Dei tre volumi che compongono il ciclo inventato da Stieg Larsson, il primo è il più ricco di eventi, il più anomalo strutturalmente e l’unico autoconclusivo (quindi, non obbliga al sequel, anche se pare/ sembra/ si dice che la trilogia verrà proposta per intero). Rispetto alla prima trasposizione svedese (Uomini che odiano le donne) quello che colpisce maggiormente di questo Millennium è l’agilità della sceneggiatura approntata da Zaillian che riesce a far agire efficacemente le componenti essenziali di un romanzo molto corposo, senza intasare il film di ragguagli, orpelli descrittivi, dettagli esasperati; suona allora ironico (e non escludiamo che lo sia volutamente) quello che Mikael (Daniel Craig) dice a Vanger (Christopher Plummer) quando questi tenta di elencargli tutti i membri della famiglia e di narrargli le loro storie: rischio di non capire chi è chi. Sì, perché questo è proprio quanto accadeva allo spettatore della versione di Oplev in cui si sparavano nomi e informazioni a raffica rendendo assolutamente vano il tentativo di comprensione della galleria di personaggi - indiziati (difetto ascrivibile all’intero trittico filmico, la cui pedante tendenza all’esaurimento di ogni aspetto romanzesco presupponeva, è nostra convinzione, un pubblico di iniziati alla saga letteraria che cercassero riscontri a tutto ciò che già sapevano).

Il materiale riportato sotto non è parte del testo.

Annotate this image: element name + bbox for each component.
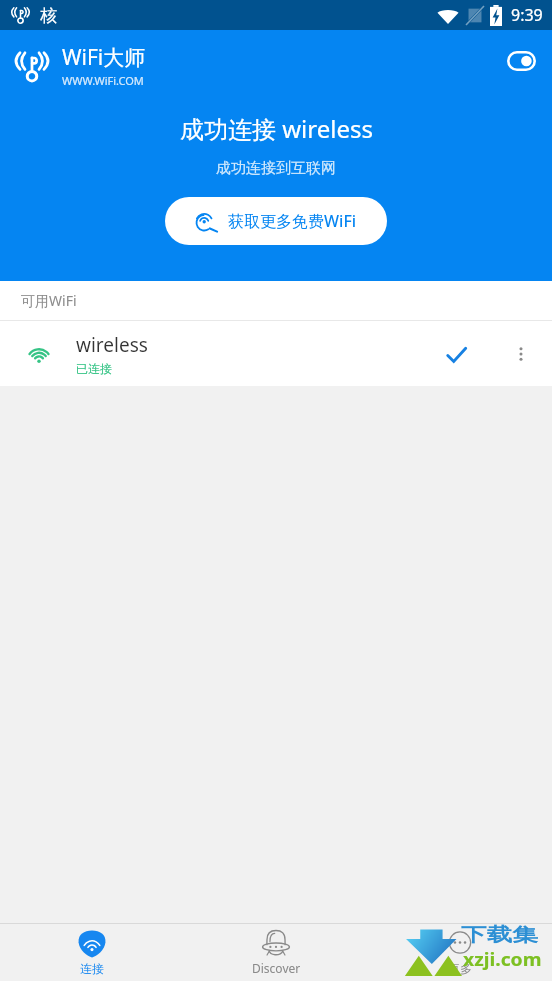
staticText: 9:39: [511, 4, 543, 26]
staticText: 连接: [80, 961, 104, 976]
staticText: WWW.WiFi.COM: [62, 73, 144, 88]
staticText: wireless: [76, 332, 148, 358]
button[interactable]: More options: [503, 336, 539, 372]
staticText: 可用WiFi: [21, 291, 77, 310]
other: Connected: [435, 333, 477, 375]
staticText: Discover: [252, 960, 301, 976]
staticText: WiFi大师: [62, 43, 146, 72]
button[interactable]: WiFi toggle: [500, 44, 542, 78]
button[interactable]: wireless: [0, 321, 552, 386]
staticText: 获取更多免费WiFi: [228, 210, 357, 232]
staticText: 成功连接到互联网: [216, 159, 336, 178]
button[interactable]: 更多: [368, 924, 552, 981]
button[interactable]: Discover: [184, 924, 368, 981]
staticText: xzji.com: [463, 947, 542, 972]
button[interactable]: 连接: [0, 924, 184, 981]
staticText: 已连接: [76, 361, 112, 376]
button[interactable]: 获取更多免费WiFi: [165, 197, 387, 245]
staticText: 下载集: [461, 923, 538, 947]
staticText: 成功连接 wireless: [180, 112, 373, 145]
staticText: 核: [40, 5, 57, 26]
staticText: 更多: [448, 961, 472, 976]
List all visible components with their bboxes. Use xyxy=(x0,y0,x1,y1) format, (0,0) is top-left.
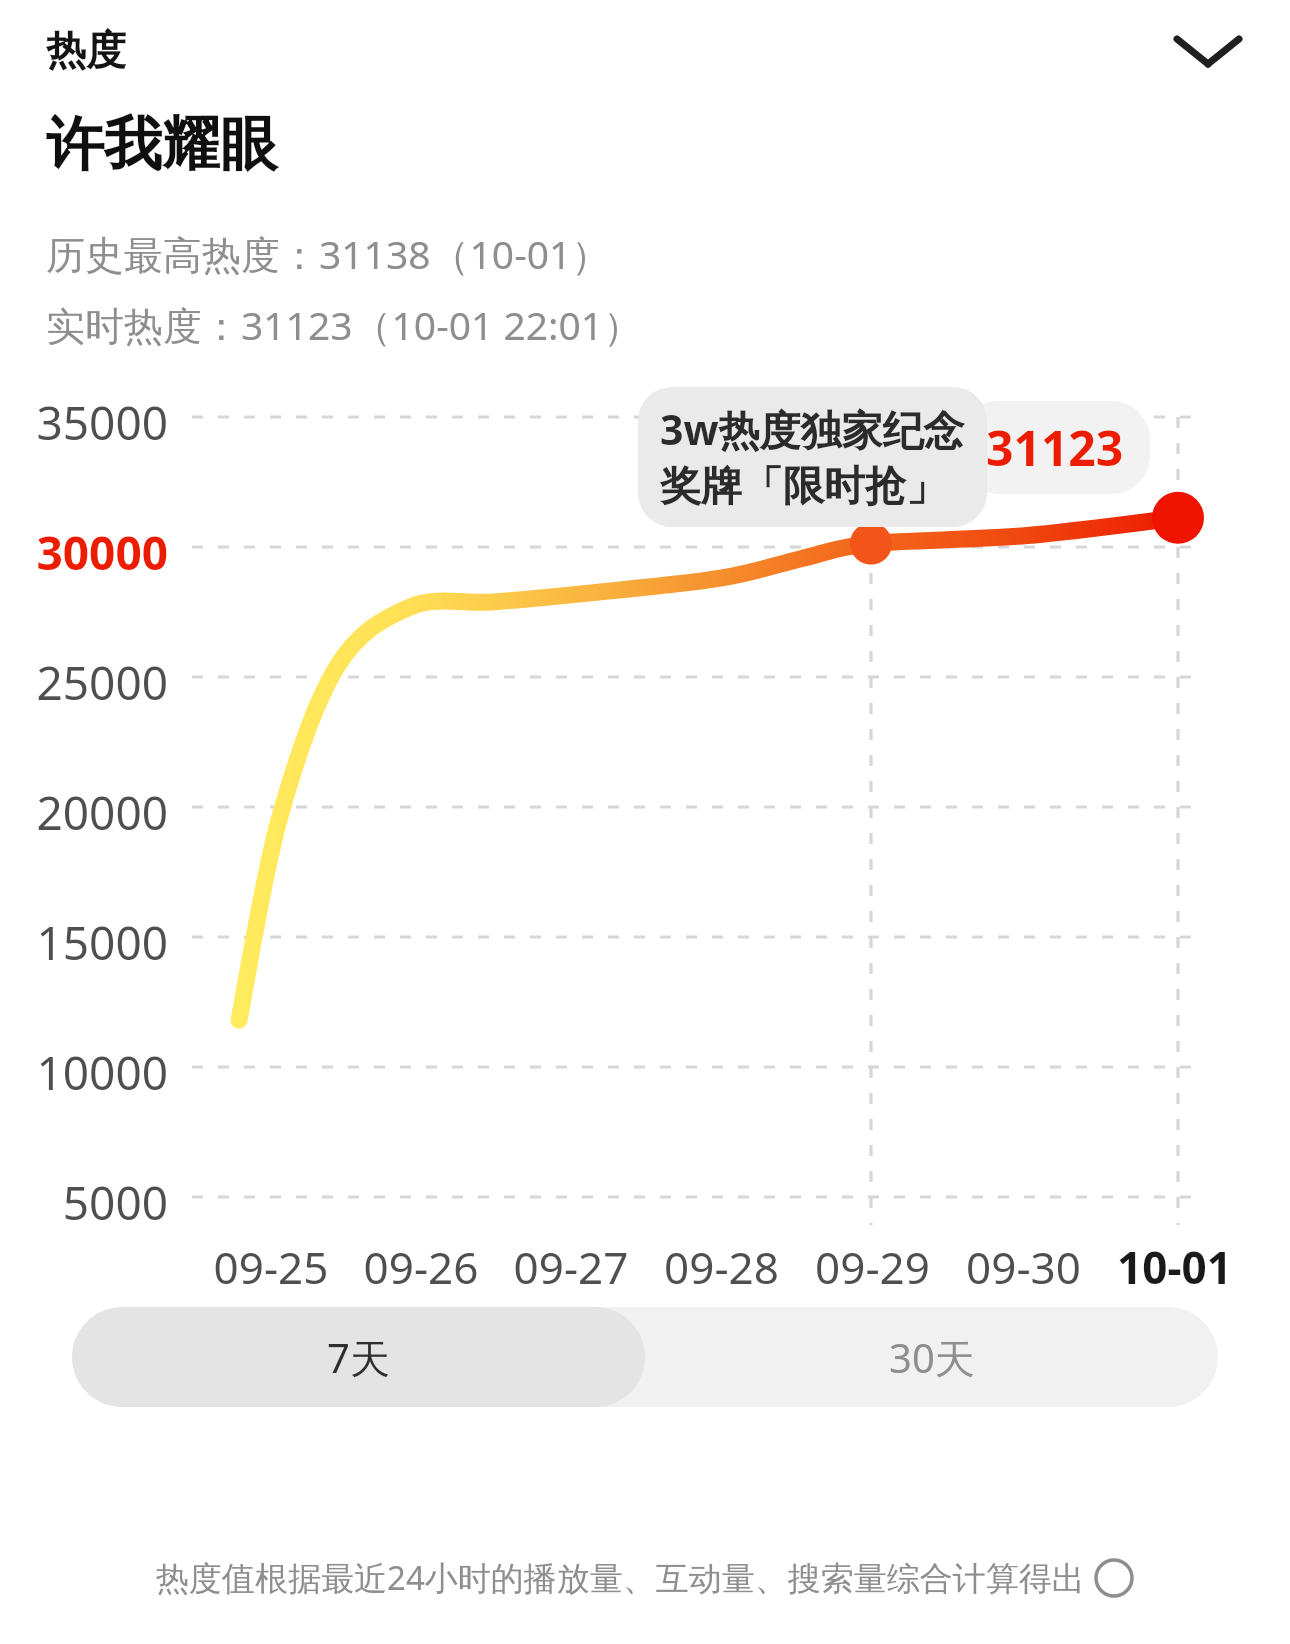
button[interactable]: Collapse xyxy=(1160,2,1256,98)
staticText: 25000 xyxy=(0,651,168,714)
staticText: 09-26 xyxy=(346,1237,496,1297)
staticText: 奖牌「限时抢」 xyxy=(660,461,947,513)
staticText: 5000 xyxy=(0,1171,168,1234)
staticText: 09-29 xyxy=(797,1237,948,1297)
staticText: 09-27 xyxy=(496,1237,646,1297)
staticText: 7天 xyxy=(327,1330,390,1385)
staticText: 09-28 xyxy=(646,1237,797,1297)
staticText: 09-25 xyxy=(196,1237,346,1297)
staticText: 35000 xyxy=(0,391,168,454)
staticText: 10-01 xyxy=(1099,1237,1250,1297)
staticText: 20000 xyxy=(0,781,168,844)
staticText: 30天 xyxy=(889,1330,975,1385)
button[interactable]: 30天 xyxy=(645,1307,1218,1407)
button[interactable]: Info xyxy=(1093,1557,1135,1599)
button[interactable]: 7天 xyxy=(72,1307,645,1407)
staticText: 09-30 xyxy=(948,1237,1099,1297)
staticText: 31123 xyxy=(986,415,1124,480)
staticText: 实时热度：31123（10-01 22:01） xyxy=(46,298,643,351)
staticText: 历史最高热度：31138（10-01） xyxy=(46,227,611,280)
staticText: 30000 xyxy=(0,521,168,584)
staticText: 10000 xyxy=(0,1041,168,1104)
staticText: 热度值根据最近24小时的播放量、互动量、搜索量综合计算得出 xyxy=(156,1555,1085,1600)
staticText: 3w热度独家纪念 xyxy=(660,401,965,457)
staticText: 热度 xyxy=(46,25,126,75)
button[interactable]: 3w热度独家纪念 xyxy=(638,387,987,527)
button[interactable]: 31123 xyxy=(960,401,1150,494)
staticText: 15000 xyxy=(0,911,168,974)
staticText: 许我耀眼 xyxy=(46,108,278,181)
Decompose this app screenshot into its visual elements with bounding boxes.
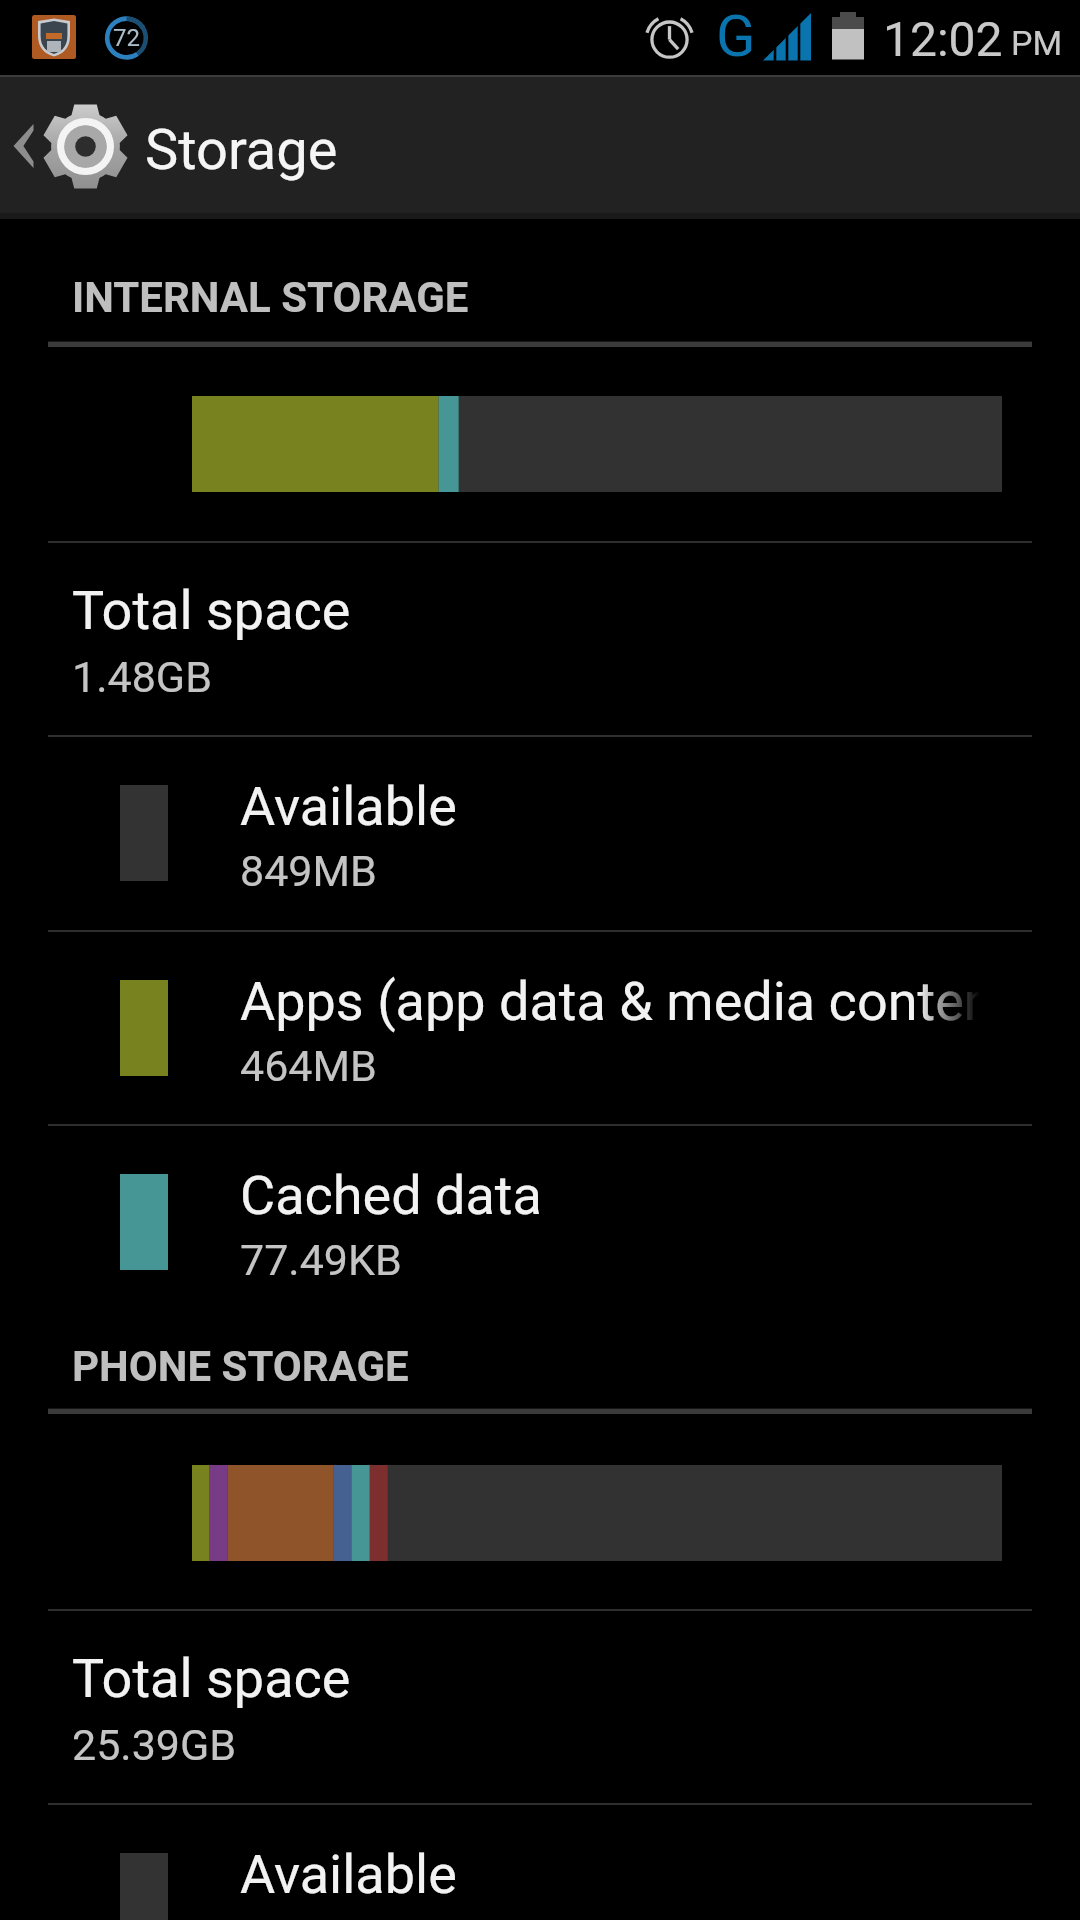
staticText: Apps (app data & media content) [240, 970, 980, 1033]
staticText: PHONE STORAGE [72, 1342, 409, 1391]
staticText: Cached data [240, 1164, 542, 1227]
staticText: G [716, 2, 756, 70]
staticText: 77.49KB [240, 1235, 402, 1285]
staticText: 25.39GB [72, 1720, 237, 1770]
staticText: 12:02 [883, 11, 1003, 67]
staticText: 72 [113, 24, 140, 52]
staticText: Total space [72, 579, 351, 642]
staticText: Available [240, 1843, 457, 1906]
button[interactable]: Available [0, 1803, 1080, 1920]
staticText: Total space [72, 1647, 351, 1710]
button[interactable]: Total space [0, 541, 1080, 735]
button[interactable]: Apps (app data & media content) [0, 930, 1080, 1124]
button[interactable]: Available [0, 735, 1080, 930]
staticText: Storage [145, 117, 338, 183]
staticText: Available [240, 775, 457, 838]
staticText: PM [1011, 23, 1063, 63]
button[interactable]: Cached data [0, 1124, 1080, 1318]
staticText: 464MB [240, 1041, 377, 1091]
staticText: 1.48GB [72, 652, 212, 702]
staticText: 849MB [240, 846, 377, 896]
button[interactable]: Navigate up [0, 75, 1080, 213]
staticText: INTERNAL STORAGE [72, 273, 469, 322]
button[interactable]: Total space [0, 1609, 1080, 1803]
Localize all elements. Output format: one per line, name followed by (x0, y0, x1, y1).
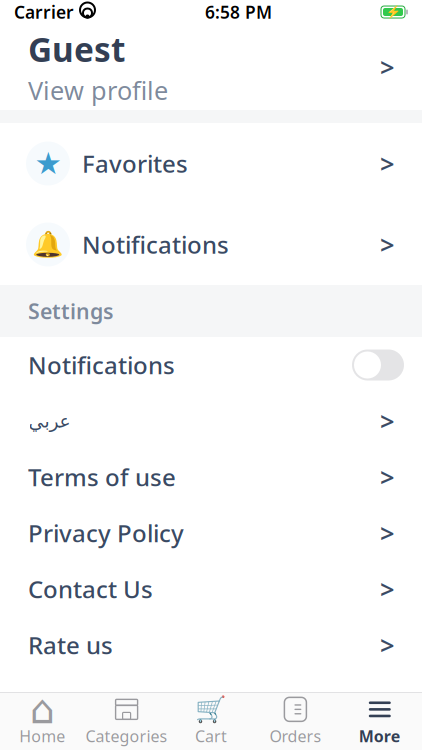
button[interactable]: عربي (0, 393, 422, 449)
button[interactable]: More (338, 694, 422, 750)
staticText: > (380, 460, 394, 494)
staticText: > (380, 628, 394, 662)
button[interactable]: ⌂ (0, 694, 84, 750)
staticText: Cart (195, 725, 227, 747)
staticText: > (380, 147, 394, 180)
staticText: Orders (269, 725, 321, 747)
staticText: More (359, 725, 401, 747)
staticText: View profile (28, 73, 168, 107)
button[interactable]: ★ (0, 123, 422, 204)
button[interactable]: Contact Us (0, 561, 422, 617)
staticText: 6:58 PM (205, 0, 272, 24)
staticText: Notifications (28, 349, 175, 381)
staticText: عربي (28, 410, 70, 432)
staticText: > (380, 228, 394, 261)
staticText: Home (19, 725, 65, 747)
staticText: 🔔 (32, 230, 64, 259)
staticText: > (380, 572, 394, 606)
button[interactable]: 🛒 (169, 694, 253, 750)
button[interactable]: Terms of use (0, 449, 422, 505)
button[interactable]: Guest (0, 24, 422, 110)
staticText: ★ (34, 146, 62, 181)
staticText: Privacy Policy (28, 517, 184, 549)
button[interactable]: Rate us (0, 617, 422, 673)
staticText: Categories (86, 725, 168, 747)
staticText: Terms of use (28, 461, 176, 493)
button[interactable]: 🔔 (0, 204, 422, 285)
staticText: ⌂ (30, 687, 55, 732)
staticText: Contact Us (28, 573, 153, 605)
button[interactable]: Notifications (0, 337, 422, 393)
staticText: ⚡ (386, 5, 400, 19)
staticText: > (380, 404, 394, 438)
button[interactable]: Privacy Policy (0, 505, 422, 561)
staticText: Notifications (82, 229, 229, 260)
staticText: > (380, 50, 394, 84)
staticText: > (380, 516, 394, 550)
button[interactable]: Categories (84, 694, 169, 750)
staticText: Guest (28, 27, 125, 71)
staticText: 🛒 (195, 695, 227, 724)
staticText: Settings (28, 297, 114, 325)
button[interactable]: Orders (253, 694, 338, 750)
staticText: Carrier (14, 0, 74, 24)
staticText: Favorites (82, 148, 188, 180)
staticText: Rate us (28, 629, 113, 661)
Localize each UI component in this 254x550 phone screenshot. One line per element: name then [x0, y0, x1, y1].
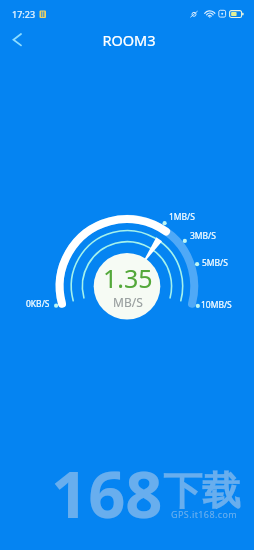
staticText: 3MB/S — [190, 230, 216, 242]
staticText: 0KB/S — [26, 298, 50, 310]
staticText: 1.35 — [103, 261, 153, 295]
staticText: ROOM3 — [2, 30, 254, 50]
staticText: 5MB/S — [202, 257, 228, 269]
staticText: 下载 — [163, 466, 241, 515]
staticText: GPS.it168.com — [171, 508, 238, 520]
staticText: 1MB/S — [169, 211, 195, 223]
staticText: 168 — [51, 449, 163, 538]
staticText: 17:23 — [12, 8, 36, 20]
staticText: MB/S — [113, 294, 143, 310]
button[interactable]: Back — [3, 25, 32, 54]
staticText: 10MB/S — [201, 299, 232, 311]
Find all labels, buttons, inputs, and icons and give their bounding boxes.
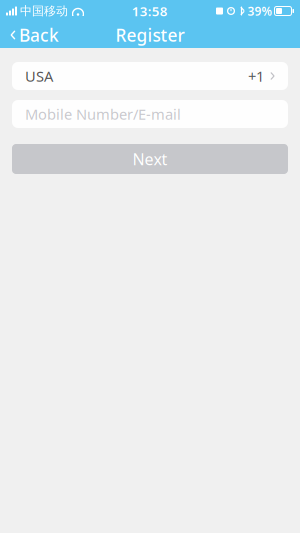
staticText: 39% [248,3,272,19]
button[interactable]: USA [12,62,288,90]
staticText: +1 [248,66,264,86]
staticText: USA [25,66,53,86]
button[interactable]: Back [0,20,69,50]
staticText: 中国移动 [20,4,68,18]
staticText: Next [132,148,168,170]
staticText: Mobile Number/E-mail [25,104,181,124]
staticText: Register [116,24,184,46]
button[interactable]: Next [12,144,288,174]
staticText: Back [19,24,59,46]
button[interactable]: Mobile Number/E-mail [12,100,288,128]
staticText: 13:58 [132,2,168,20]
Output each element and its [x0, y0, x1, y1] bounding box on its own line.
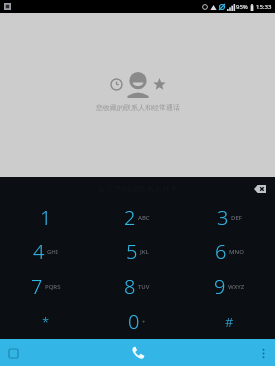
button[interactable]: 3 [183, 200, 275, 234]
staticText: 9 [214, 273, 226, 300]
staticText: + [142, 318, 146, 326]
button[interactable]: 6 [183, 234, 275, 269]
staticText: MNO [229, 248, 244, 256]
staticText: 0 [128, 308, 140, 335]
button[interactable]: 0 [91, 304, 183, 339]
staticText: DEF [231, 214, 242, 222]
staticText: 15:33 [256, 3, 272, 11]
button[interactable]: 4 [0, 234, 91, 269]
staticText: 6 [215, 238, 227, 265]
staticText: 7 [31, 273, 43, 300]
button[interactable]: 9 [183, 269, 275, 304]
staticText: 8 [124, 273, 136, 300]
staticText: 5 [126, 238, 138, 265]
staticText: 3 [217, 204, 229, 231]
button[interactable]: 8 [91, 269, 183, 304]
button[interactable]: More options [256, 346, 270, 360]
button[interactable]: 7 [0, 269, 91, 304]
button[interactable]: Keypad [6, 346, 20, 360]
staticText: PQRS [45, 283, 61, 291]
staticText: 2 [124, 204, 136, 231]
staticText: 4 [33, 238, 45, 265]
staticText: TUV [138, 283, 150, 291]
staticText: * [42, 313, 50, 331]
staticText: 您收藏的联系人和经常通话 [96, 103, 180, 112]
staticText: WXYZ [228, 283, 245, 291]
staticText: ABC [138, 214, 150, 222]
button[interactable]: # [183, 304, 275, 339]
staticText: 95% [236, 3, 248, 11]
button[interactable]: 2 [91, 200, 183, 234]
staticText: # [225, 313, 234, 331]
staticText: GHI [47, 248, 58, 256]
button[interactable]: Backspace [251, 181, 269, 197]
staticText: 1 [40, 204, 52, 231]
button[interactable]: * [0, 304, 91, 339]
button[interactable]: 1 [0, 200, 91, 234]
button[interactable]: 5 [91, 234, 183, 269]
button[interactable]: Call [121, 342, 155, 364]
staticText: JKL [140, 248, 149, 256]
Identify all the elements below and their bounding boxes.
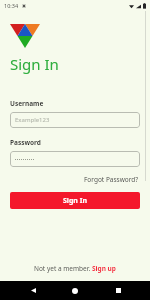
staticText: 10:34 — [4, 2, 19, 9]
button[interactable]: Sign In — [10, 192, 140, 209]
button[interactable]: Back — [23, 281, 43, 300]
staticText: Sign In — [63, 196, 88, 206]
staticText: Username — [10, 99, 44, 108]
button[interactable]: Recent apps — [108, 281, 128, 300]
staticText: Sign up — [92, 264, 116, 273]
staticText: Example123 — [15, 116, 50, 124]
button[interactable]: Forgot Password? — [83, 174, 140, 185]
button[interactable] — [10, 151, 140, 167]
staticText: Not yet a member. — [34, 264, 92, 273]
button[interactable]: Home — [65, 281, 85, 300]
button[interactable]: Example123 — [10, 112, 140, 128]
staticText: Password — [10, 138, 41, 147]
button[interactable]: Sign up — [92, 264, 116, 273]
staticText: Forgot Password? — [84, 175, 139, 184]
staticText: Sign In — [10, 54, 59, 74]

Quella frase diventa una sorta di manifesto per l’opera e per lo stesso script di Zaillian che, intelligentemente, evita da subito quella deriva, non apparendo affatto interessato a fornire un quadro inutilmente meticoloso dell’assetto familiare del nido di vipere Vanger, avendo cura di far comprendere l’essenziale: perché Mikael è stato convocato sull’isola, cosa è accaduto, cosa deve cercare. Che, poi, nell’economia narrativa fincheriana, sono gli unici elementi che serve conoscere.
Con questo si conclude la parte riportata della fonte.